Today we’re going to work on letting go.

Let’s say your partner ended your relationship a few months ago. You didn’t want it to end, and it’s painful. You have been sad and grieving, and now you want to let it go and start to move on, but you can’t. Even though you want to stop hurting and have acknowledged the pain, you can’t stop thinking about your ex and wishing the relationship had not ended. You can’t let it go.

The things we are generally trying to let go of are things that are hurting us. It’s hard to let painful stuff go because it’s hard not to focus on our pain. We’re just not good at that. But as long as we’re focused on it, we’re definitely not letting it go.

There are two steps to letting go:

  1. Be willing to let it go. This one can be hard – it’s essentially acceptance. You can want to let it go but still not quite be willing. Letting go can feel like giving something up that still feels precious or detaching when you don’t want to be detached but you know it’s best for you.

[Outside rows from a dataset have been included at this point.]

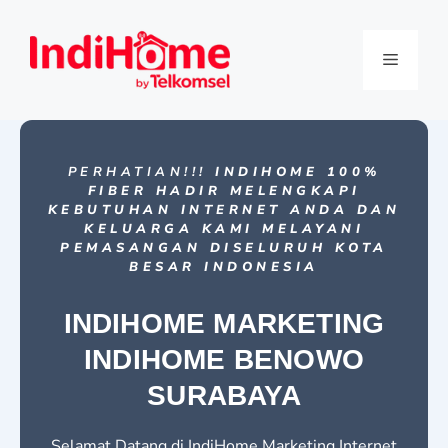
PERHATIAN!!!
INDIHOME 100%
FIBER HADIR MELENGKAPI
KEBUTUHAN INTERNET ANDA DAN
KELUARGA KAMI MELAYANI
PEMASANGAN DISELURUH KOTA
BESAR INDONESIA
INDIHOME MARKETING
INDIHOME BENOWO
SURABAYA
Selamat Datang di IndiHome Marketing Internet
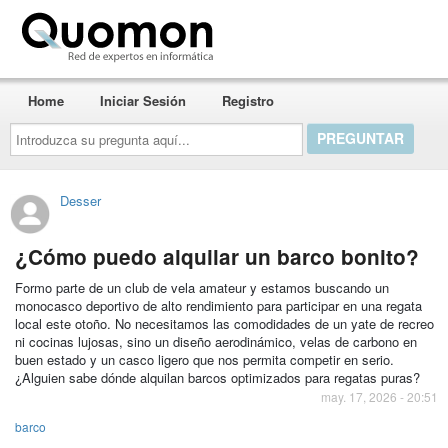
Quomon.es
Home
Iniciar Sesión
Registro
Introduzca
su
pregunta
aquí...
Desser
¿Cómo puedo alquilar un barco bonito?
Formo parte de un club de vela amateur y estamos buscando un
monocasco deportivo de alto rendimiento para participar en una regata
local este otoño. No necesitamos las comodidades de un yate de recreo
ni cocinas lujosas, sino un diseño aerodinámico, velas de carbono en
buen estado y un casco ligero que nos permita competir en serio.
¿Alguien sabe dónde alquilan barcos optimizados para regatas puras?
may. 17, 2026 - 20:51
barco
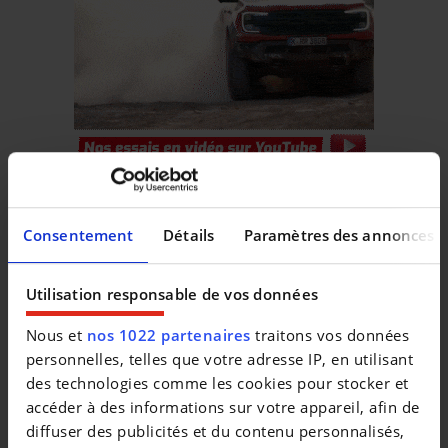
Véhicules similaires
Consentement
Détails
Paramètres des annonces
Utilisation responsable de vos données
Nous et
nos 1022 partenaires
traitons vos données
personnelles, telles que votre adresse IP, en utilisant
des technologies comme les cookies pour stocker et
TOYOTA COROLLA
TOYOTA COROLLA
SW 1.2T Navi LED Camera ACC
accéder à des informations sur votre appareil, afin de
|
|
16.990 EUR
94.486 km
16.990 EUR
84.784 km
diffuser des publicités et du contenu personnalisés,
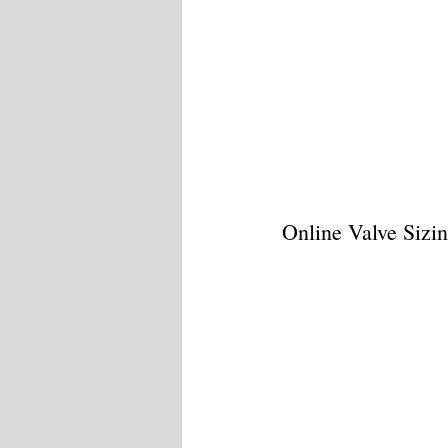
Online Valve Sizi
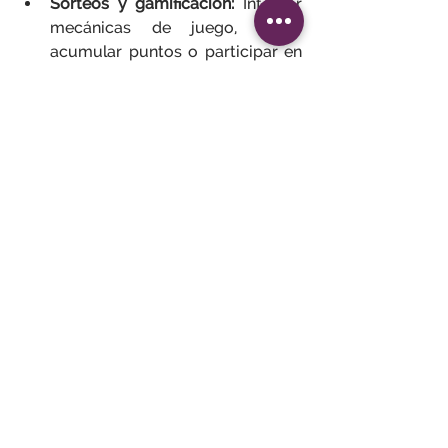
Sorteos y gamificación:
 Integrar 
mecánicas de juego, como 
acumular puntos o participar en 
sorteos, puede hacer que las 
encuestas sean más atractivas y 
entretenidas.
La estrategia de "Close the 
Loop"
Cerrar el círculo de feedback es 
crucial para que los encuestados 
sientan que su opinión tiene valor y 
genera impacto.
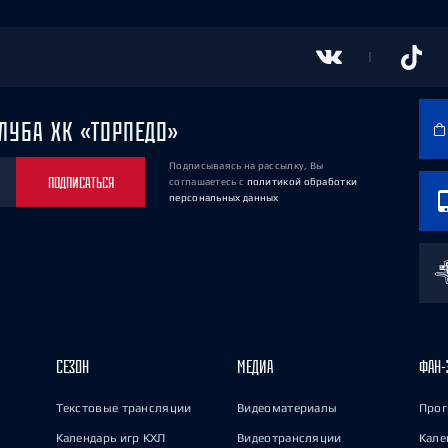
ЛУБА ХК «ТОРПЕДО»
Подписываясь на рассылку, Вы
ПОДПИСАТЬСЯ
соглашаетесь
с
политикой обработки
персональных данных
СЕЗОН
МЕДИА
ФАН-
Текстовые трансляции
Видеоматериалы
Прог
Календарь игр КХЛ
Видеотрансляции
Кале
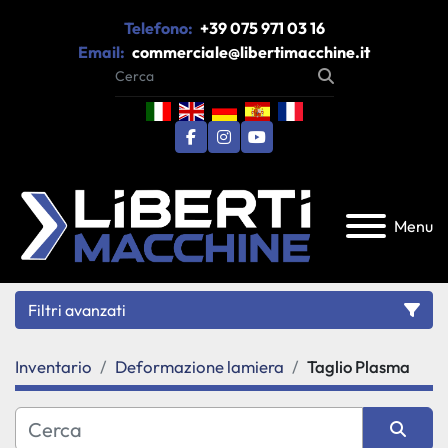
Telefono:
+39 075 971 03 16
Email:
commerciale@libertimacchine.it
facebook
instagram
youtube
Menu
Filtri avanzati
Inventario
Deformazione lamiera
Taglio Plasma
Categoria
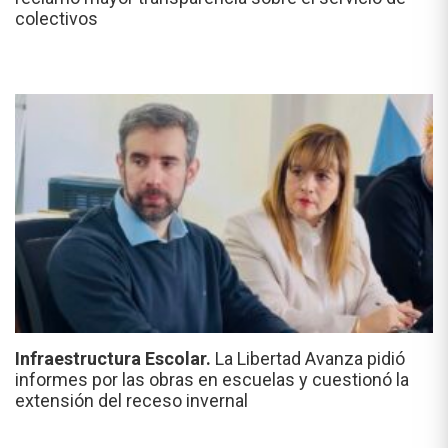
colectivos
Infraestructura Escolar.
La Libertad Avanza pidió
informes por las obras en escuelas y cuestionó la
extensión del receso invernal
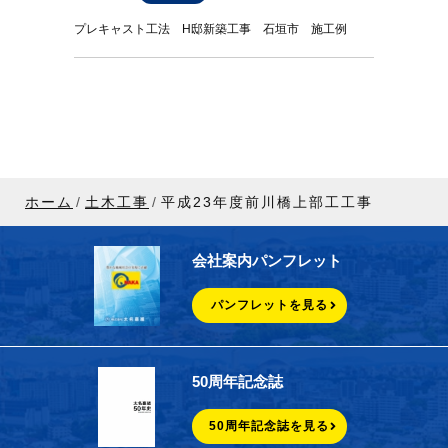
プレキャスト工法 H邸新築工事 石垣市 施工例
ホーム
土木工事
平成23年度前川橋上部工工事
会社案内パンフレット
パンフレットを見る
50周年記念誌
50周年記念誌を見る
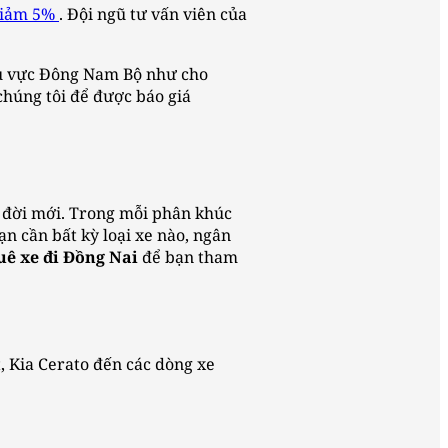
giảm 5%
. Đội ngũ tư vấn viên của
hu vực Đông Nam Bộ như cho
chúng tôi để được báo giá
p đời mới. Trong mỗi phân khúc
n cần bất kỳ loại xe nào, ngân
uê xe đi Đồng Nai
để bạn tham
, Kia Cerato đến các dòng xe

    You have to be willing to accept that there is nothing helpful to do but let go and move on. This is the “art” part of letting go. It’s not a science. It takes getting real with yourself about the fact that letting go is self-care. You are causing yourself harm by holding on.

    To increase your willingness, focus on what you will get when you let it go. Some common options are increased inner peace, acceptance, openness to new opportunities, decreased suffering, and increased energy/less drain.

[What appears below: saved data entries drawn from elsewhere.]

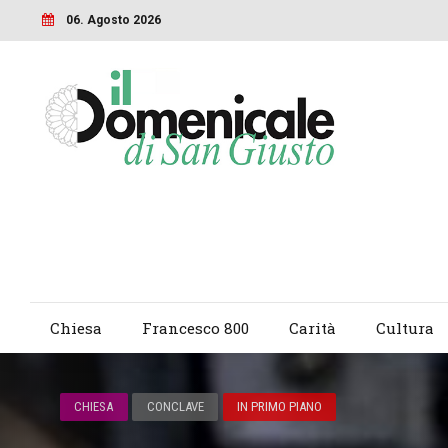
06. Agosto 2026
Chiesa
Francesco 800
Carità
Cultura
CHIESA
CONCLAVE
IN PRIMO PIANO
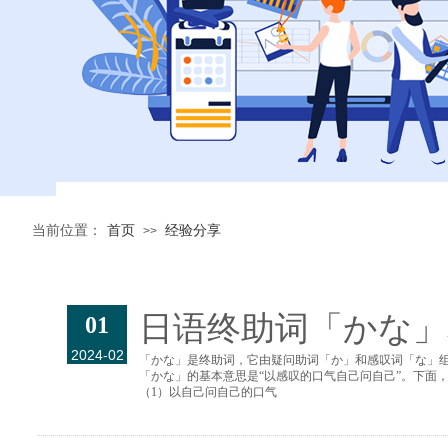
首页
经验分享
当前位置：
>>
日语终助词「かな」
01
2024-02
「かな」是终助词，它由疑问助词「か」和感叹词「な」
「かな」的基本意思是“以感叹的口气自己问自己”。下面
（1）以自己问自己的口气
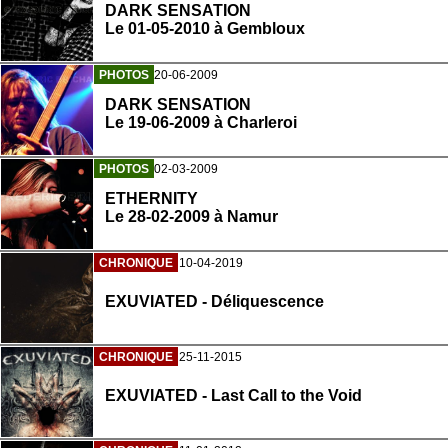
DARK SENSATION
Le 01-05-2010 à Gembloux
PHOTOS
20-06-2009
DARK SENSATION
Le 19-06-2009 à Charleroi
PHOTOS
02-03-2009
ETHERNITY
Le 28-02-2009 à Namur
CHRONIQUE
10-04-2019
EXUVIATED - Déliquescence
CHRONIQUE
25-11-2015
EXUVIATED - Last Call to the Void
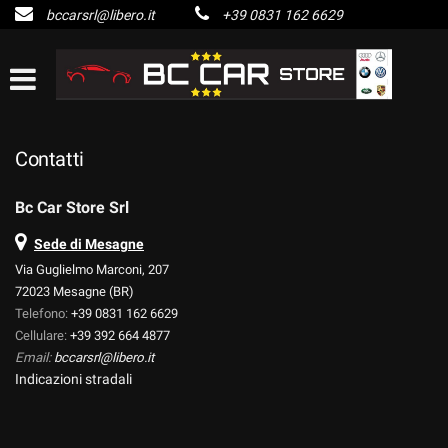
bccarsrl@libero.it
+39 0831 162 6629
HOME
Le
tue
preferenze
LISTA VEICOLI
di
consenso
ACQUISTIAMO USATO
Contatti
Il
seguente
pannello
SERVIZI
Bc Car Store Srl
ti
consente
Sede di Mesagne
di
ASSISTENZA
Via Guglielmo Marconi, 207
esprimere
72023 Mesagne (BR)
le
Telefono:
+39 0831 162 6629
tue
CONTATTI
preferenze
Cellulare:
+39 392 664 4877
di
Email:
bccarsrl@libero.it
consenso
Indicazioni stradali
NEWS
alle
tecnologie
di
AREA COMMERCIANTI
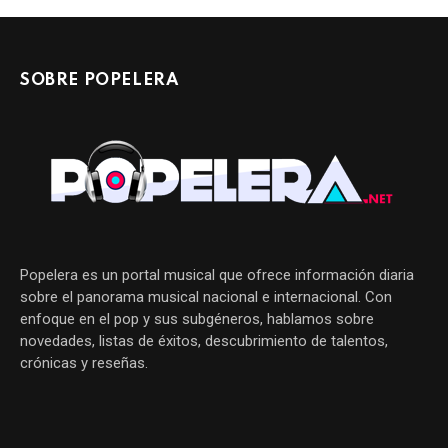
SOBRE POPELERA
Popelera es un portal musical que ofrece información diaria
sobre el panorama musical nacional e internacional. Con
enfoque en el pop y sus subgéneros, hablamos sobre
novedades, listas de éxitos, descubrimiento de talentos,
crónicas y reseñas.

  2. Focus on something else. This is really important. To let something go, you have to stop focusing on it, which means you have to put your energy into focusing on something else. It doesn’t matter too much what the other thing is, as long as it’s compelling enough to keep your attention.

    Let’s break this one down. Start by noticing when you are focused on The Thing You Want To Let Go Of. This may take some practice. When you notice yourself thinking about The Thing, turn your attention to a different topic. Easier said than done. It usually starts by reminding yourself that the most helpful and caring thing you can do for yourself is change the topic.

    Come prepared with compelling topics to turn your attention to. They could be planning next summer’s garden, thinking through the week’s dinner menus, or singing the lyrics to your favorite song in your head. They could be noticing all of the yellow things around you, identifying every sound you can hear, or recalling everything you did yesterday from the time you woke up. You could even play the alphabet game: pick a genre (e.g., books, movies, singers), and then go through the alphabet, naming things from that genre (so a book title that starts with A, then one that starts with B, etc.).

 

The mistake we make when we’re trying to let something go is that we tend to keep focusing on that thing. If you’re holding a pencil and you’re trying to let it go, staring at the pencil only makes it feel more attached, connected, or important to you. If, when you catch yourself staring at the pencil, you instead remind yourself that it’s not helpful and to start paying attention to the loud parade that happens to be going by, you will likely drop the pencil at some point without even noticing you did it.

Of course, it’s not that easy when it’s the pain of an ended relationship instead of a pencil. The process of letting go is rarely a once-and-done process. It takes repetition. You will have to focus on other things over and over and over. You will have to remind yourself to be willing to focus on other things over and over and over. Remind yourself that it is truly self-care. It’s work, and you’re worth it.